Exercise:
Starting with the line that includes "Knowledge Base", write out every remaining line of the records below exactly as it appears, leaving out any images.

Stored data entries

-=-=-

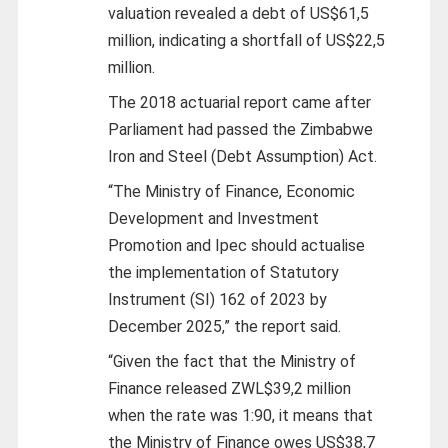
valuation revealed a debt of US$61,5
million, indicating a shortfall of US$22,5
million.
The 2018 actuarial report came after
Parliament had passed the Zimbabwe
Iron and Steel (Debt Assumption) Act.
“The Ministry of Finance, Economic
Development and Investment
Promotion and Ipec should actualise
the implementation of Statutory
Instrument (SI) 162 of 2023 by
December 2025,” the report said.
“Given the fact that the Ministry of
Finance released ZWL$39,2 million
when the rate was 1:90, it means that
the Ministry of Finance owes US$38,7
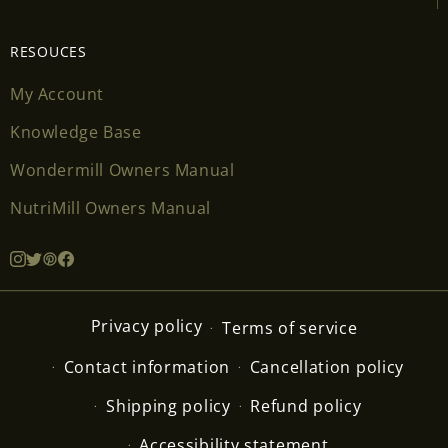
RESOUCES
My Account
Knowledge Base
Wondermill Owners Manual
NutriMill Owners Manual
Privacy policy
Terms of service
Contact information
Cancellation policy
Shipping policy
Refund policy
Accessibility statement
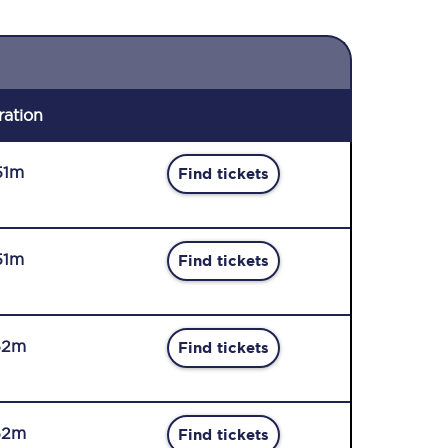
ration
51m
Find tickets
51m
Find tickets
52m
Find tickets
52m
Find tickets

-=-=-

Task response:
Knowledge Base
Wondermill Owners Manual
NutriMill Owners Manual
Privacy policy
Terms of service
Contact information
Cancellation policy
Shipping policy
Refund policy
Accessibility statement
ration
51m
Find tickets
51m
Find tickets
52m
Find tickets
52m
Find tickets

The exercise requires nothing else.